Dataset entries
* * * *

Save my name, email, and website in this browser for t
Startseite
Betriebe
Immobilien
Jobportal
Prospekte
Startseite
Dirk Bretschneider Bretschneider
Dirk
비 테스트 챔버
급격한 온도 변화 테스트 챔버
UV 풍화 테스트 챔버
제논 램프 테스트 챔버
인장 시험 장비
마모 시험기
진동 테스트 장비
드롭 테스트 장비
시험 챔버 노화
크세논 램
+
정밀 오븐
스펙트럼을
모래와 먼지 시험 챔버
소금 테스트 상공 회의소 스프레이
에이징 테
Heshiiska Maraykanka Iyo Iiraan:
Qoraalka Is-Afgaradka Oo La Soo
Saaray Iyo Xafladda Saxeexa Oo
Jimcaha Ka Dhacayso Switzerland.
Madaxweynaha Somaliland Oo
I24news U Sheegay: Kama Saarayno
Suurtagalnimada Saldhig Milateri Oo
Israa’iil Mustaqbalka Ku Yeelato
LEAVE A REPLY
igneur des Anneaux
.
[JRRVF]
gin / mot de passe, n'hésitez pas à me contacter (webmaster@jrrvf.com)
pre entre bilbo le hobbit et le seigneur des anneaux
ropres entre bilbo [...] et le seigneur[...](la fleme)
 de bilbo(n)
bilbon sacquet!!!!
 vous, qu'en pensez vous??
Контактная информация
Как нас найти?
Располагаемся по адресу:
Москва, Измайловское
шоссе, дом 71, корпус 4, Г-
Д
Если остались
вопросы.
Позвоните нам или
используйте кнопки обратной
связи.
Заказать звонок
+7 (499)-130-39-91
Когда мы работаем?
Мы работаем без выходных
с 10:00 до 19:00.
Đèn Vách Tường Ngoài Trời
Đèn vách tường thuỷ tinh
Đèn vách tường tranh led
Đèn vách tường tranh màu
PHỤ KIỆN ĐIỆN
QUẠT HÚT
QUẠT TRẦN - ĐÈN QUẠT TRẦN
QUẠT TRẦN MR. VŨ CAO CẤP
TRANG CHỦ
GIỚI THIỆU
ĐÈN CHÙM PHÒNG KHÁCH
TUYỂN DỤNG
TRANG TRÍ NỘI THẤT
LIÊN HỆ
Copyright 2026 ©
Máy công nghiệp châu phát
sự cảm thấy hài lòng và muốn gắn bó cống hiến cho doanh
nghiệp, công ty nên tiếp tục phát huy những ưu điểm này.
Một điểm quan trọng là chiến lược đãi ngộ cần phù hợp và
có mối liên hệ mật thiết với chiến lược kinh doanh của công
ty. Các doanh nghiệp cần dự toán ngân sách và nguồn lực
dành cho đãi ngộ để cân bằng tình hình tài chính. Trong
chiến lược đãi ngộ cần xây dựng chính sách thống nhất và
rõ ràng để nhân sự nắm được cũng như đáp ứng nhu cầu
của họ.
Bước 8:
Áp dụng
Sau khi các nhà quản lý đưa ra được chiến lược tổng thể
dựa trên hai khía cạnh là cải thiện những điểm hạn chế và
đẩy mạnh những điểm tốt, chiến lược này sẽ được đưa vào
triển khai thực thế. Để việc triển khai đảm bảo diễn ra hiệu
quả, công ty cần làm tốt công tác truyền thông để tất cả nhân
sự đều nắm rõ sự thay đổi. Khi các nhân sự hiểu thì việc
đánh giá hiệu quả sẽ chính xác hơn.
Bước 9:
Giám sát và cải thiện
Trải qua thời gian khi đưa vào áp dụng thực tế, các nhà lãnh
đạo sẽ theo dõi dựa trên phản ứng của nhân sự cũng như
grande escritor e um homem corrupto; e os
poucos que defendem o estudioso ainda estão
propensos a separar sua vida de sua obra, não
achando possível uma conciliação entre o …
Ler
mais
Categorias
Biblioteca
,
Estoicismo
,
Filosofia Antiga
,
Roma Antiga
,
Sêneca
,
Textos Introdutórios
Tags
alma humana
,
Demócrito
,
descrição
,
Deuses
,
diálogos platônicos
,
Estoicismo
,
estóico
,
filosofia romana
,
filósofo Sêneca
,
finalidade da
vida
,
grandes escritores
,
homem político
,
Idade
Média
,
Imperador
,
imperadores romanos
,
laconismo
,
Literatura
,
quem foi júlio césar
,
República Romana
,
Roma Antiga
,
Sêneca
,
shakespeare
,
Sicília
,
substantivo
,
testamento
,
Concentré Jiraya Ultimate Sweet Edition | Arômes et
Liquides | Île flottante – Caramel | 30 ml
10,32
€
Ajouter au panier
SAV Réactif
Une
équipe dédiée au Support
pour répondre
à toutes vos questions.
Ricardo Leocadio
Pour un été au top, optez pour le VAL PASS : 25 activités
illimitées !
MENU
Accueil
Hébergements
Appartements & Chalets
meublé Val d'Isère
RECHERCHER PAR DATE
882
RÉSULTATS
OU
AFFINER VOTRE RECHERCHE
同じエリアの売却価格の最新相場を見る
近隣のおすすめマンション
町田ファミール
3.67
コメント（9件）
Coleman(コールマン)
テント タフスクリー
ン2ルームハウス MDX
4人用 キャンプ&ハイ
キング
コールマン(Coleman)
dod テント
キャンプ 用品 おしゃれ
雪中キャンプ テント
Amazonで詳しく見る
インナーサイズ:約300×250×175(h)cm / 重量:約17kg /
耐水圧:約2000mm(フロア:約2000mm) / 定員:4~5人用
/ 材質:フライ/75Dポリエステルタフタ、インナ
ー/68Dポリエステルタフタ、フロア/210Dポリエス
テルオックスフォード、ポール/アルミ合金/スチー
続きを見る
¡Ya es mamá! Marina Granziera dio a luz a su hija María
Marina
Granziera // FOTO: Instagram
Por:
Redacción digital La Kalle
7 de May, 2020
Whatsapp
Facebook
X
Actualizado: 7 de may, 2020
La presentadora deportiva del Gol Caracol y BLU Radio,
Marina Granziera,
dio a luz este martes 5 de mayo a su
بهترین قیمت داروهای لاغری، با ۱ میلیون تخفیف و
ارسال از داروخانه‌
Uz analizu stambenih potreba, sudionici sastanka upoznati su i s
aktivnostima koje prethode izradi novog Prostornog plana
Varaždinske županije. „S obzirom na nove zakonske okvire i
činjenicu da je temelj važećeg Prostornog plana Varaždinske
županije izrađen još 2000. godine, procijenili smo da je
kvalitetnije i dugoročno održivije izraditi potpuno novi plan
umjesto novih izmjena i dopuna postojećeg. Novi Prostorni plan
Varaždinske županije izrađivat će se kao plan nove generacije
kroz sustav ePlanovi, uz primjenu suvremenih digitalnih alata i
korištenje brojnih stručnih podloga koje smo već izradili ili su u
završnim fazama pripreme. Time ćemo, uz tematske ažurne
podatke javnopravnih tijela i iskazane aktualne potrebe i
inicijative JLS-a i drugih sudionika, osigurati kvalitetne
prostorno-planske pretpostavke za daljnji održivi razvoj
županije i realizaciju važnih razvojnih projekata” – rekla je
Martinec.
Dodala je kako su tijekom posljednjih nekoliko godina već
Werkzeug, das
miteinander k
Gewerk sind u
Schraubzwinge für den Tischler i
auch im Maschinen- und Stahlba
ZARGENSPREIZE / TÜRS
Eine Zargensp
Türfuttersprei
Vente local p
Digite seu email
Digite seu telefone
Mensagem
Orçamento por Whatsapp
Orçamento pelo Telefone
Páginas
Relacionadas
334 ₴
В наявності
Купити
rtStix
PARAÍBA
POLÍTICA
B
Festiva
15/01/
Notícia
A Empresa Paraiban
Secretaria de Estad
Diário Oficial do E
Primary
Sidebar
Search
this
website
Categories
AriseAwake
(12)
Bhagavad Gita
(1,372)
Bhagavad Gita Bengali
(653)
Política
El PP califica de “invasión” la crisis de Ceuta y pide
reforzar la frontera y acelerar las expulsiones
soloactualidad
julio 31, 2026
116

* * * *

= WORK ITEM =
Output the complete set of records word for word.

= RESULT OF THE EXERCISE =
Save my name, email, and website in this browser for t
Startseite
Betriebe
Immobilien
Jobportal
Prospekte
Startseite
Dirk Bretschneider Bretschneider
Dirk
비 테스트 챔버
급격한 온도 변화 테스트 챔버
UV 풍화 테스트 챔버
제논 램프 테스트 챔버
인장 시험 장비
마모 시험기
진동 테스트 장비
드롭 테스트 장비
시험 챔버 노화
크세논 램
+
정밀 오븐
스펙트럼을
모래와 먼지 시험 챔버
소금 테스트 상공 회의소 스프레이
에이징 테
Heshiiska Maraykanka Iyo Iiraan:
Qoraalka Is-Afgaradka Oo La Soo
Saaray Iyo Xafladda Saxeexa Oo
Jimcaha Ka Dhacayso Switzerland.
Madaxweynaha Somaliland Oo
I24news U Sheegay: Kama Saarayno
Suurtagalnimada Saldhig Milateri Oo
Israa’iil Mustaqbalka Ku Yeelato
LEAVE A REPLY
igneur des Anneaux
.
[JRRVF]
gin / mot de passe, n'hésitez pas à me contacter (webmaster@jrrvf.com)
pre entre bilbo le hobbit et le seigneur des anneaux
ropres entre bilbo [...] et le seigneur[...](la fleme)
 de bilbo(n)
bilbon sacquet!!!!
 vous, qu'en pensez vous??
Контактная информация
Как нас найти?
Располагаемся по адресу:
Москва, Измайловское
шоссе, дом 71, корпус 4, Г-
Д
Если остались
вопросы.
Позвоните нам или
используйте кнопки обратной
связи.
Заказать звонок
+7 (499)-130-39-91
Когда мы работаем?
Мы работаем без выходных
с 10:00 до 19:00.
Đèn Vách Tường Ngoài Trời
Đèn vách tường thuỷ tinh
Đèn vách tường tranh led
Đèn vách tường tranh màu
PHỤ KIỆN ĐIỆN
QUẠT HÚT
QUẠT TRẦN - ĐÈN QUẠT TRẦN
QUẠT TRẦN MR. VŨ CAO CẤP
TRANG CHỦ
GIỚI THIỆU
ĐÈN CHÙM PHÒNG KHÁCH
TUYỂN DỤNG
TRANG TRÍ NỘI THẤT
LIÊN HỆ
Copyright 2026 ©
Máy công nghiệp châu phát
sự cảm thấy hài lòng và muốn gắn bó cống hiến cho doanh
nghiệp, công ty nên tiếp tục phát huy những ưu điểm này.
Một điểm quan trọng là chiến lược đãi ngộ cần phù hợp và
có mối liên hệ mật thiết với chiến lược kinh doanh của công
ty. Các doanh nghiệp cần dự toán ngân sách và nguồn lực
dành cho đãi ngộ để cân bằng tình hình tài chính. Trong
chiến lược đãi ngộ cần xây dựng chính sách thống nhất và
rõ ràng để nhân sự nắm được cũng như đáp ứng nhu cầu
của họ.
Bước 8:
Áp dụng
Sau khi các nhà quản lý đưa ra được chiến lược tổng thể
dựa trên hai khía cạnh là cải thiện những điểm hạn chế và
đẩy mạnh những điểm tốt, chiến lược này sẽ được đưa vào
triển khai thực thế. Để việc triển khai đảm bảo diễn ra hiệu
quả, công ty cần làm tốt công tác truyền thông để tất cả nhân
sự đều nắm rõ sự thay đổi. Khi các nhân sự hiểu thì việc
đánh giá hiệu quả sẽ chính xác hơn.
Bước 9:
Giám sát và cải thiện
Trải qua thời gian khi đưa vào áp dụng thực tế, các nhà lãnh
đạo sẽ theo dõi dựa trên phản ứng của nhân sự cũng như
grande escritor e um homem corrupto; e os
poucos que defendem o estudioso ainda estão
propensos a separar sua vida de sua obra, não
achando possível uma conciliação entre o …
Ler
mais
Categorias
Biblioteca
,
Estoicismo
,
Filosofia Antiga
,
Roma Antiga
,
Sêneca
,
Textos Introdutórios
Tags
alma humana
,
Demócrito
,
descrição
,
Deuses
,
diálogos platônicos
,
Estoicismo
,
estóico
,
filosofia romana
,
filósofo Sêneca
,
finalidade da
vida
,
grandes escritores
,
homem político
,
Idade
Média
,
Imperador
,
imperadores romanos
,
laconismo
,
Literatura
,
quem foi júlio césar
,
República Romana
,
Roma Antiga
,
Sêneca
,
shakespeare
,
Sicília
,
substantivo
,
testamento
,
Concentré Jiraya Ultimate Sweet Edition | Arômes et
Liquides | Île flottante – Caramel | 30 ml
10,32
€
Ajouter au panier
SAV Réactif
Une
équipe dédiée au Support
pour répondre
à toutes vos questions.
Ricardo Leocadio
Pour un été au top, optez pour le VAL PASS : 25 activités
illimitées !
MENU
Accueil
Hébergements
Appartements & Chalets
meublé Val d'Isère
RECHERCHER PAR DATE
882
RÉSULTATS
OU
AFFINER VOTRE RECHERCHE
同じエリアの売却価格の最新相場を見る
近隣のおすすめマンション
町田ファミール
3.67
コメント（9件）
Coleman(コールマン)
テント タフスクリー
ン2ルームハウス MDX
4人用 キャンプ&ハイ
キング
コールマン(Coleman)
dod テント
キャンプ 用品 おしゃれ
雪中キャンプ テント
Amazonで詳しく見る
インナーサイズ:約300×250×175(h)cm / 重量:約17kg /
耐水圧:約2000mm(フロア:約2000mm) / 定員:4~5人用
/ 材質:フライ/75Dポリエステルタフタ、インナ
ー/68Dポリエステルタフタ、フロア/210Dポリエス
テルオックスフォード、ポール/アルミ合金/スチー
続きを見る
¡Ya es mamá! Marina Granziera dio a luz a su hija María
Marina
Granziera // FOTO: Instagram
Por:
Redacción digital La Kalle
7 de May, 2020
Whatsapp
Facebook
X
Actualizado: 7 de may, 2020
La presentadora deportiva del Gol Caracol y BLU Radio,
Marina Granziera,
dio a luz este martes 5 de mayo a su
بهترین قیمت داروهای لاغری، با ۱ میلیون تخفیف و
ارسال از داروخانه‌
Uz analizu stambenih potreba, sudionici sastanka upoznati su i s
aktivnostima koje prethode izradi novog Prostornog plana
Varaždinske županije. „S obzirom na nove zakonske okvire i
činjenicu da je temelj važećeg Prostornog plana Varaždinske
županije izrađen još 2000. godine, procijenili smo da je
kvalitetnije i dugoročno održivije izraditi potpuno novi plan
umjesto novih izmjena i dopuna postojećeg. Novi Prostorni plan
Varaždinske županije izrađivat će se kao plan nove generacije
kroz sustav ePlanovi, uz primjenu suvremenih digitalnih alata i
korištenje brojnih stručnih podloga koje smo već izradili ili su u
završnim fazama pripreme. Time ćemo, uz tematske ažurne
podatke javnopravnih tijela i iskazane aktualne potrebe i
inicijative JLS-a i drugih sudionika, osigurati kvalitetne
prostorno-planske pretpostavke za daljnji održivi razvoj
županije i realizaciju važnih razvojnih projekata” – rekla je
Martinec.
Dodala je kako su tijekom posljednjih nekoliko godina već
Werkzeug, das
miteinander k
Gewerk sind u
Schraubzwinge für den Tischler i
auch im Maschinen- und Stahlba
ZARGENSPREIZE / TÜRS
Eine Zargensp
Türfuttersprei
Vente local p
Digite seu email
Digite seu telefone
Mensagem
Orçamento por Whatsapp
Orçamento pelo Telefone
Páginas
Relacionadas
334 ₴
В наявності
Купити
rtStix
PARAÍBA
POLÍTICA
B
Festiva
15/01/
Notícia
A Empresa Paraiban
Secretaria de Estad
Diário Oficial do E
Primary
Sidebar
Search
this
website
Categories
AriseAwake
(12)
Bhagavad Gita
(1,372)
Bhagavad Gita Bengali
(653)
Política
El PP califica de “invasión” la crisis de Ceuta y pide
reforzar la frontera y acelerar las expulsiones
soloactualidad
julio 31, 2026
116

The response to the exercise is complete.